Direktwahl des Premierministers – gut für Netanjahu?

Wenn Bibi gewinnt, werden seine Kritiker seine Führung endlich als den Willen des Volkes akzeptieren?

von Ryan Jones | | Themen: Benjamin Netanjahu
Netanjahu Foto: Olivier Fitoussi/Flash90

Rechte Parteien in der Knesset drängen nun auf eine spezielle Direktwahl für den Premierminister. Wenn sie genehmigt wird, würde sie vermutlich die Parteien der Mitte und des linken Flügels daran hindern, eine Regierungskoalition zu bilden und eine fünfte Parlamentswahl zu verhindern.

Aber wird dies Netanjahu helfen, an der Macht zu bleiben?

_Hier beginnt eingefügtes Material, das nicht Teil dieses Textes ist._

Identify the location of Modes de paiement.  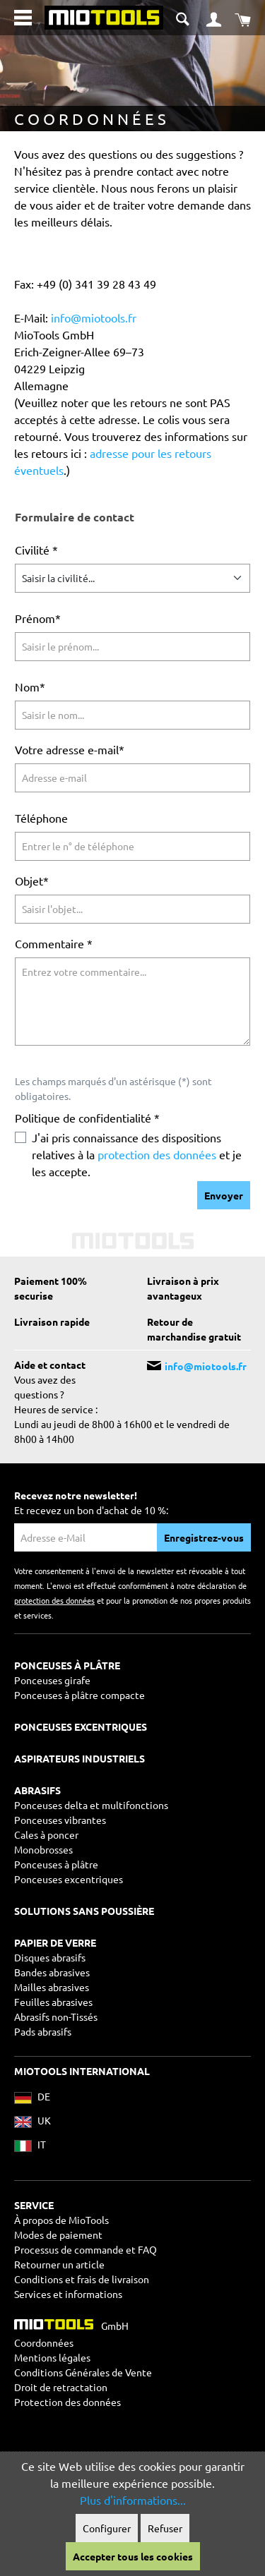
(58, 2234).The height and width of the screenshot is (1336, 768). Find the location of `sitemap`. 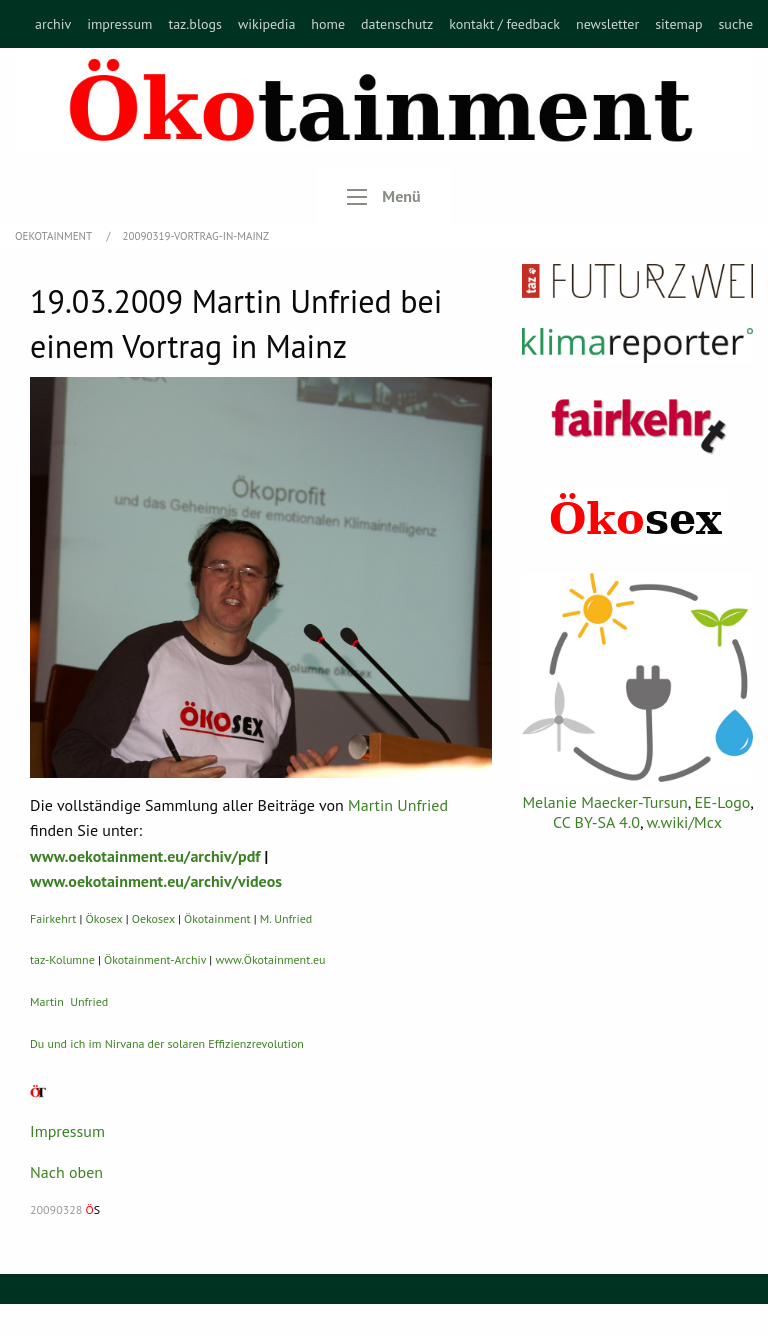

Die Idee einer Direktwahl des Premierministers wurde Berichten zufolge letzte Woche von Shas-Parteichef Aryeh Deri ins Spiel gebracht und dann Netanjahu vom Chef der Jamina-Partei, Naftali Bennett, präsentiert. Hebräischen Medienberichten zufolge befürwortet Netanjahu den Vorschlag und hofft, dass er mit Bennetts Unterstützung eine Abstimmung in der neuen Knesset bestehen wird.

Zweifellos wären andere Parteiführer im Anti-Netanjahu-Block begierig darauf, den amtierenden Premierminister in einer Direktwahl herauszufordern. Aber Umfragen zeigen immer wieder, dass eine starke Mehrheit der Israelis Bibi als ihren Staatschef bevorzugt.

Es ist so gut wie sicher, dass Netanjahu bei einer Direktwahl des Premierministers die meisten Stimmen erhalten würde. Allerdings würde das seine Aufgabe, eine stabile Regierungskoalition zusammenzuschustern, nicht unbedingt einfacher machen.

Eine Sonderwahl für den Premierminister würde nichts an der Zusammensetzung der neuen Knesset ändern, in der sich derzeit nur 52 von 120 Abgeordneten verpflichtet haben, in einer von Netanjahu geführten Regierung zu sitzen. Selbst wenn Bennett die 7 Sitze seiner Partei zur Koalition hinzufügte, hätte Netanyahu immer noch nur 59. Und angesichts der überwiegenden persönlichen Abneigung der Opposition gegen Bibi wäre es unwahrscheinlich, dass eine Minderheitsregierung unter seiner Führung das erste Jahr überleben würde, geschweige denn eine volle Amtszeit.

Es gibt nur zwei Möglichkeiten, wie eine solche Lösung zu einem Ergebnis führen kann, das stabiler ist als die derzeitige Situation:

  1. Irgendwie gewinnt jemand anderes als Netanjahu die Wahl zum Premierminister und eine Mehrheit der Gesetzgeber akzeptiert das Ergebnis und tritt seiner Regierung bei;
  2. Netanjahu gewinnt und zeigt damit, dass eine Mehrzahl, wenn nicht die meisten Israelis ihn als Premierminister wollen und die rechten Parteien, die derzeit gegen seine Führung sind, akzeptieren den Willen der Öffentlichkeit und treten seiner Koalition bei.